I guess...yeah I'm sure there are all kinds of factors. I think I blathered about a little of them, did I not? [Actually, I should just step back and let you say what you mean here, so I don't crowd the space and make sure to get your thinking.] I dig multifactor analysis (well, not really, I'm not a math jock, but I like imagining all these things as concepts). I would say though that we need to build insight from the mist. Before our single output metric was NUMBER of FAs and GAs. Sure that is a metric. But a pretty flawed one. Gameable. At least I add another factor (number of views) that gives a lot more insight than just "an article" into what the readers care about. (and VAs, Louie's importance and Gorbatai's project rankings...all show similar implications for a purely subjective ranking of importance.) .

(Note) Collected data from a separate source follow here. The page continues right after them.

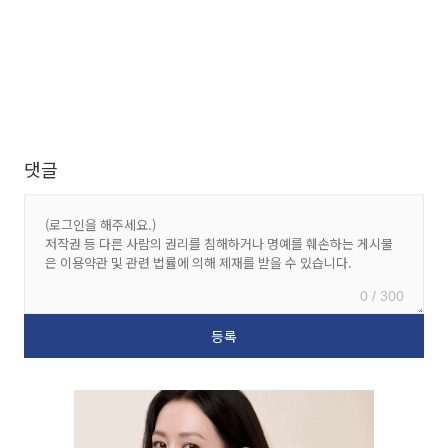
댓글
0 / 300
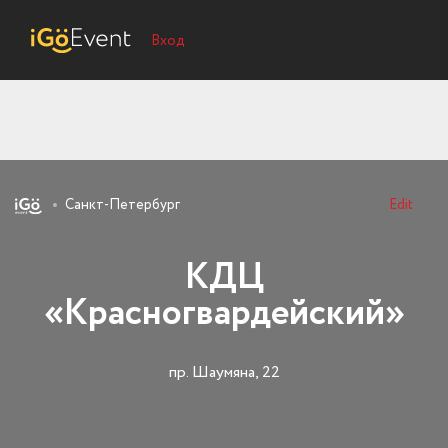
Вход
Санкт-Петербург
Edit
КДЦ
«Красногвардейский»
пр. Шаумяна, 22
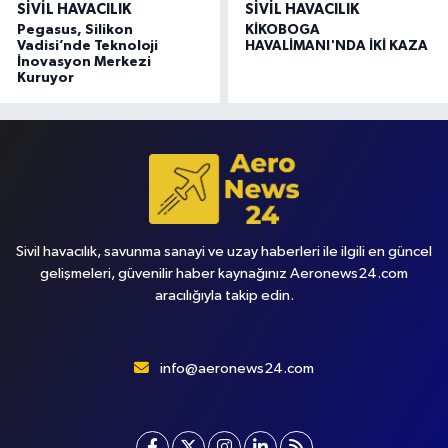
SIVIL HAVACILIK
SIVIL HAVACILIK
Pegasus, Silikon
KİKOBOGA
Vadisi’nde Teknoloji
HAVALİMANI'NDA İKİ KAZA
İnovasyon Merkezi
Kuruyor
Sivil havacılık, savunma sanayi ve uzay haberleri ile ilgili en güncel
gelişmeleri, güvenilir haber kaynağınız Aeronews24.com
aracılığıyla takip edin.
info@aeronews24.com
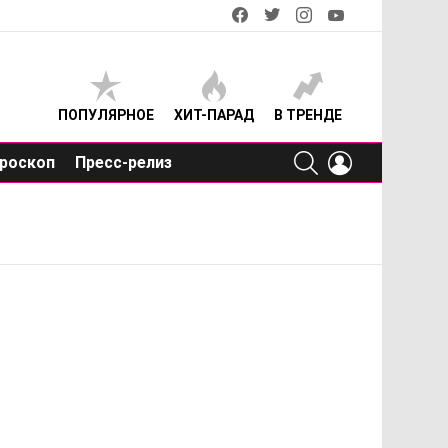
facebook
twitter
instagram
youtube
ПОПУЛЯРНОЕ
ХИТ-ПАРАД
В ТРЕНДЕ
SEARCH
LOGIN
роскоп
Пресс-релиз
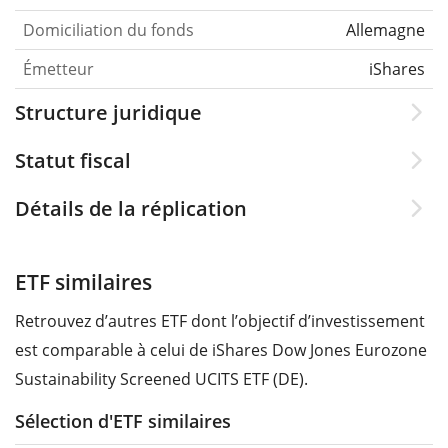
Domiciliation du fonds
Allemagne
Émetteur
iShares
Structure juridique
Statut fiscal
Détails de la réplication
ETF similaires
Retrouvez d’autres ETF dont l’objectif d’investissement
est comparable à celui de iShares Dow Jones Eurozone
Sustainability Screened UCITS ETF (DE).
Sélection d'ETF similaires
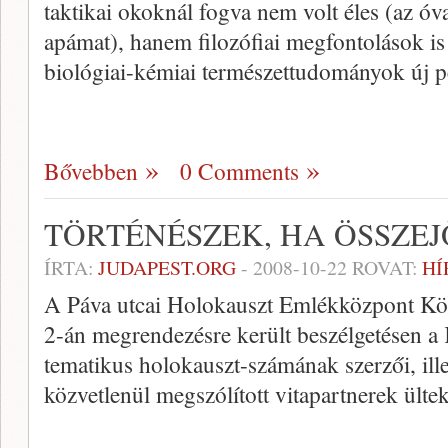
taktikai okoknál fogva nem volt éles (az ó
apámat), hanem filozófiai megfontolások is 
biológiai-kémiai természettudományok új p
Bővebben
0 Comments
TÖRTÉNÉSZEK, HA ÖSSZ
ÍRTA:
JUDAPEST.ORG
-
2008-10-22
ROVAT:
HÍ
A Páva utcai Holokauszt Emlékközpont Kö
2-án megrendezésre került beszélgetésen a
tematikus holokauszt-számának szerzői, ille
közvetlenül megszólított vitapartnerek ültek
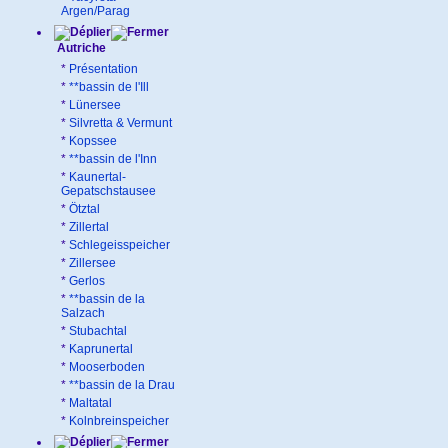
Argen/Parag
Autriche
*
Présentation
*
**bassin de l'Ill
*
Lünersee
*
Silvretta & Vermunt
*
Kopssee
*
**bassin de l'Inn
*
Kaunertal-
Gepatschstausee
*
Ötztal
*
Zillertal
*
Schlegeisspeicher
*
Zillersee
*
Gerlos
*
**bassin de la
Salzach
*
Stubachtal
*
Kaprunertal
*
Mooserboden
*
**bassin de la Drau
*
Maltatal
*
Kolnbreinspeicher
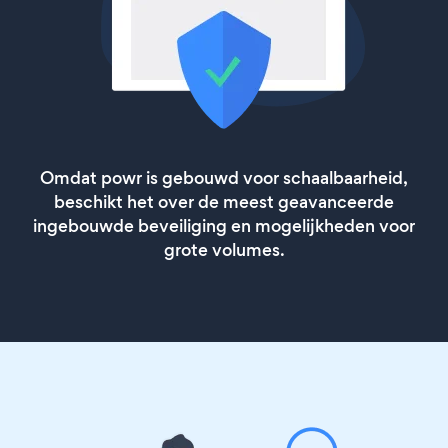
Omdat powr is gebouwd voor schaalbaarheid,
beschikt het over de meest geavanceerde
ingebouwde beveiliging en mogelijkheden voor
grote volumes.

In terms of causative factors...hey...I totally buy some of the fundamental issues with the Wiki: crappy interface, that you don't get a byline, that others can screw up your prose and bog you down with gnomey-shit fights that make you not even want to work on an article and then where is the damned gnome stuck with nothing to fuck with, Facebook competition, bullyboy admins, fill in more. But I would just counter this and say...yeah...we KNOW those things exist. And sure I'm up for the cause for fixing some of them. But we also KNOW star collecting is a substantial driver of behavior in the current situation. All the outside literature on the Internet supports this. And all the cuts of looking at things I did. Do we really think that all those hurricane articles would be FA/GA and Andrew not if the rewards were page view weighted somehow? That the WikiCup with pageview weighted rules would not drive very substantial contribution vice templated GAs? So sure...the problem is hypercomplicated, but that does not mean we can't get some insights and consider some changes right now.

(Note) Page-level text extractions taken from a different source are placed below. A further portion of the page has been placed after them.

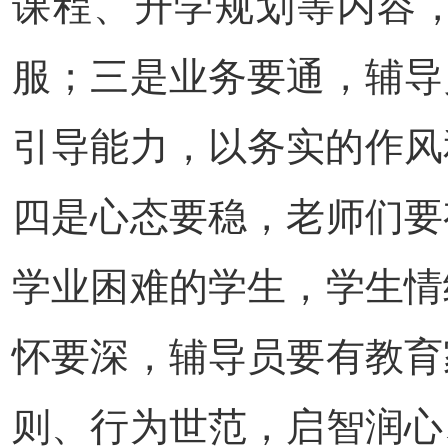
课程、升学规划等内容
服；三是业务要通，辅导
引导能力，以务实的作风
四是心态要稳，老师们要
学业困难的学生，学生情
怀要深，辅导员要有教育
则、行为世范，启智润心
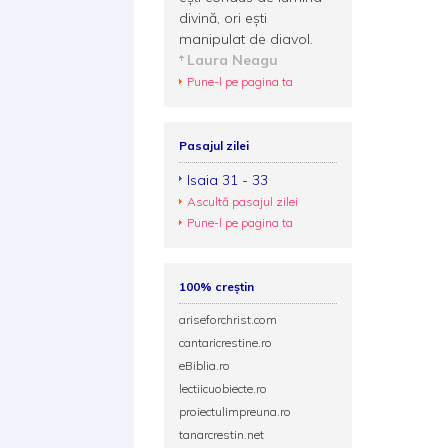
divină, ori eşti
manipulat de diavol.
Laura Neagu
Pune-l pe pagina ta
Pasajul zilei
Isaia 31 - 33
Ascultă pasajul zilei
Pune-l pe pagina ta
100% creștin
ariseforchrist.com
cantaricrestine.ro
eBiblia.ro
lectiicuobiecte.ro
proiectulimpreuna.ro
tanarcrestin.net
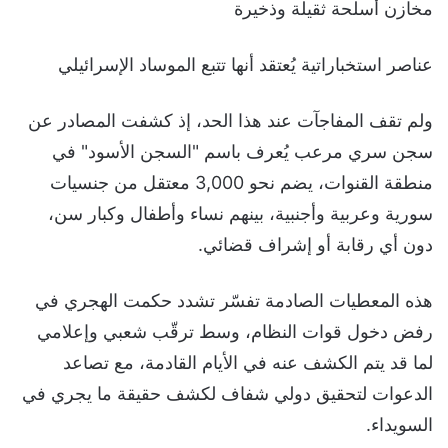
مخازن أسلحة ثقيلة وذخيرة
عناصر استخباراتية يُعتقد أنها تتبع الموساد الإسرائيلي
ولم تقف المفاجآت عند هذا الحد، إذ كشفت المصادر عن
سجن سري مرعب يُعرف باسم "السجن الأسود" في
منطقة القنوات، يضم نحو 3,000 معتقل من جنسيات
سورية وعربية وأجنبية، بينهم نساء وأطفال وكبار سن،
دون أي رقابة أو إشراف قضائي.
هذه المعطيات الصادمة تفسّر تشدد حكمت الهجري في
رفض دخول قوات النظام، وسط ترقّب شعبي وإعلامي
لما قد يتم الكشف عنه في الأيام القادمة، مع تصاعد
الدعوات لتحقيق دولي شفاف لكشف حقيقة ما يجري في
السويداء.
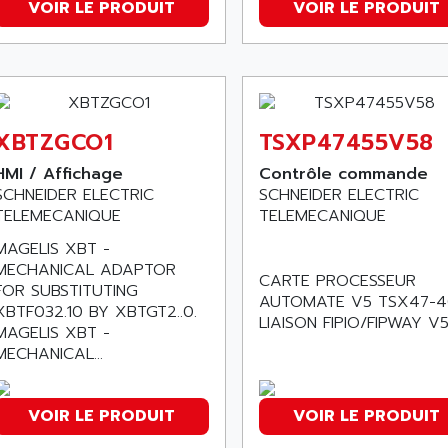
VOIR LE PRODUIT
VOIR LE PRODUIT
XBTZGCO1
TSXP47455V58
HMI / Affichage
Contrôle commande
SCHNEIDER ELECTRIC
SCHNEIDER ELECTRIC
TELEMECANIQUE
TELEMECANIQUE
MAGELIS XBT -
MECHANICAL ADAPTOR
CARTE PROCESSEUR
FOR SUBSTITUTING
AUTOMATE V5 TSX47-
XBTF032.10 BY XBTGT2..0.
LIAISON FIPIO/FIPWAY V5
MAGELIS XBT -
MECHANICAL...
VOIR LE PRODUIT
VOIR LE PRODUIT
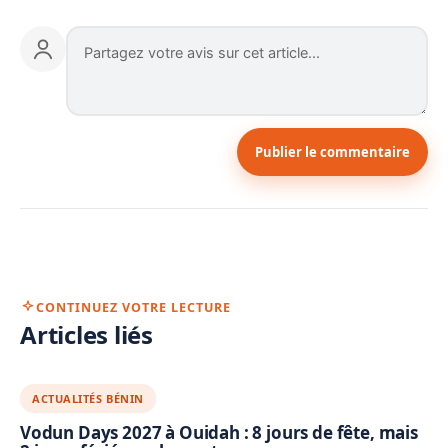
Publier le commentaire
CONTINUEZ VOTRE LECTURE
Articles liés
ACTUALITÉS BÉNIN
Vodun Days 2027 à Ouidah : 8 jours de fête, mais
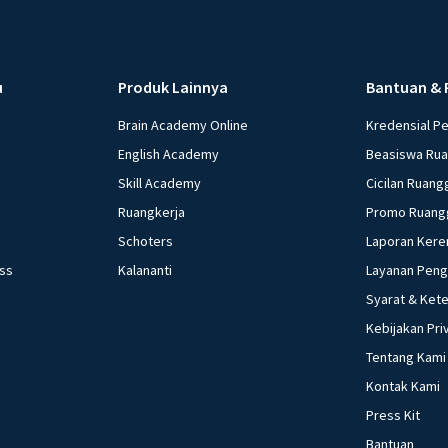
u
Produk Lainnya
Bantuan & 
Brain Academy Online
Kredensial P
English Academy
Beasiswa Ru
Skill Academy
Cicilan Ruang
Ruangkerja
Promo Ruang
Schoters
Laporan Kere
ess
Kalananti
Layanan Pen
Syarat & Ket
Kebijakan Pri
Tentang Kami
Kontak Kami
Press Kit
Bantuan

Donno about more analysis. I personally punched all those pages, wrote down all those numbers, etc. without server data and made like 40 pages of Excel. The only places with server data are the published Gorbatai analysis and the new Gorbatai analysis. I think there is some academic interest that was already heading down these same tracks so maybe you get more of that power of analysis (although I find some times being close to the data helps as well...not just massive data crunching on variables provided, but doing cases and the like).

I've had a little discussion about an (probably more than one) academic paper. It might be a lot of work though. And I really wrote it as more of a corporate strategy weeney document than something academic. It's more like a selection of several of the (sometimes quite good) little studies that people do here on the Wiki to understand this or that (e.g. can see the ones done on IP vandalism of TFAs). I may have a paid gig coming in soon and need to keep earning dineros to feed my cats, so can't really commit to more grunt work. Maybe it sparks some thoughts?

I'm in favor of the small ownership exemption for FA and expanding it. You have a good point that it might never fly. And I really did not study it much or even think about it anyhoo. I had not considered the gamesmanship issue of losing what we have by going for more! Hmm. My main thing is not the protection though. It would be nice, but given the hurdle, think concentrating on things that are more feasible makes sense. Or just take what you can get wherever you can get it. Wiki has a way of bogging things down with perfect is the enemy of better.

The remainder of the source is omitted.